A lack of hotel lodging and lack of easy transit access were highlights of the conversation.

Tuesday's meeting was the second time the recently assembled steering committee- made up of business owners, a county commissioner, nonprofit managers and officials from Scappoose, Columbia City and St. Helens met to chip away at creating the plan.

Before identifying what draws people to the county from outside the area, the group will first establish a leadership structure, roles, and a charter, setting guidelines for how meetings and the planning process will be run.

"It's going to be the foundation of how we create our priorities, in the big picture of destination planning," Hart told the committee Tuesday. "We need to have a strategy before we can get into the tactical and operational."

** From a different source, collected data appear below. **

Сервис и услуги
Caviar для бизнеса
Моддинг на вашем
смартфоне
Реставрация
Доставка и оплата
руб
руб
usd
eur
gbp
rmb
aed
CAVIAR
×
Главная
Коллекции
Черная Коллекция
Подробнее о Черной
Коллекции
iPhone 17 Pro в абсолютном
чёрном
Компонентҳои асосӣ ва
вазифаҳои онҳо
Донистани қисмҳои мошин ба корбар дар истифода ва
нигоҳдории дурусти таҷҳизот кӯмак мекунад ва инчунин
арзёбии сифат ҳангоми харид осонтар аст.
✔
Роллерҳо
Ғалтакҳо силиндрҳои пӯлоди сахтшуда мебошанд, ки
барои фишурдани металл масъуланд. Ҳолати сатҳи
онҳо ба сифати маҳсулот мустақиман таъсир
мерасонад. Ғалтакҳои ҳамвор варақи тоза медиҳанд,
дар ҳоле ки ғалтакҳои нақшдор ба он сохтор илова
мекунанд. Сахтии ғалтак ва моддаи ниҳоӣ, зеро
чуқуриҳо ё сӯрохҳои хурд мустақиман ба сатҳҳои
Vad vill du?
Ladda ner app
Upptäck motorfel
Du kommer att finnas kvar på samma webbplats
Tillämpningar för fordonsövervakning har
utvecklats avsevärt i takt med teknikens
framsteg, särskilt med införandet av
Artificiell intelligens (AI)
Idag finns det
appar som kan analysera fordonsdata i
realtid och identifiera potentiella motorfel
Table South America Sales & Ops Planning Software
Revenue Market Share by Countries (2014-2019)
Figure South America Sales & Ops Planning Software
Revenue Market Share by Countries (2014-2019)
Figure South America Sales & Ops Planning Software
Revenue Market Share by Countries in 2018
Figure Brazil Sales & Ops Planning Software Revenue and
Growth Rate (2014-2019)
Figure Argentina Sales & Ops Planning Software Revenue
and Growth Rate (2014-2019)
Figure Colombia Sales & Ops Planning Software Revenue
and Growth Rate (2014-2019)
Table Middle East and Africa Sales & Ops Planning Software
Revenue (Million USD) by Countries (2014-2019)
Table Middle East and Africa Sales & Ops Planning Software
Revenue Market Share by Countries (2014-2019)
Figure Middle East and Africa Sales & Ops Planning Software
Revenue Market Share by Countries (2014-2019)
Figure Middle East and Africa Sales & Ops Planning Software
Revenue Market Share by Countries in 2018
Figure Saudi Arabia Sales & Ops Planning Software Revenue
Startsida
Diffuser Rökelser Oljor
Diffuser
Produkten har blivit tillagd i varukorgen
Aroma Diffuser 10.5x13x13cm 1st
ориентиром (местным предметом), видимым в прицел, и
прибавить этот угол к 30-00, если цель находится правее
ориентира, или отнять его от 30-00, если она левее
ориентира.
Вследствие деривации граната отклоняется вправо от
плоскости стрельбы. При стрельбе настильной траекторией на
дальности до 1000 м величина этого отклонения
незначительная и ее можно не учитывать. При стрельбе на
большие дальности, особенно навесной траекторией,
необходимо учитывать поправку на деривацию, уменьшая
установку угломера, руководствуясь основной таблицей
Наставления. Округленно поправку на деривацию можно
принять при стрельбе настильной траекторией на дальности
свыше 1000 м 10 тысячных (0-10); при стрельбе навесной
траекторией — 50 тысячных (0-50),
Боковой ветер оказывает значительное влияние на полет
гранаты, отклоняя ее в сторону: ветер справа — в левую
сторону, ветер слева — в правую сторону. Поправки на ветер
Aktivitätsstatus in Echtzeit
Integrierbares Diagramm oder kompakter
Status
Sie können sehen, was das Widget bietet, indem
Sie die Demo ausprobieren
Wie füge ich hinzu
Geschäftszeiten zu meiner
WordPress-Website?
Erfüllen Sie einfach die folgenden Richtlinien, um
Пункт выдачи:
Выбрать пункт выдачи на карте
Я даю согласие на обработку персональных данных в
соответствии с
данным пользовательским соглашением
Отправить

Shortly into the process, members began spit-balling suggestions and observations about what defines the county's strengths and weaknesses.

Christine Dahlgren of Clatskanie said, as a hotel owner, she's noticed a lack of guide materials or comprehensive lists for tourists.

"We see so many people that come through and ask questions, 'What's there to do? Where's there to go?' and we have nothing to give them," Dahlgren said after Tuesday's session. "Trying to create that as a sole entity is difficult."

The tourism committee will meet monthly at different locations. While the public is not prohibited from attending meetings, input from non-committee members is not allowed yet.

Hart said that community input will be gathered at a future date.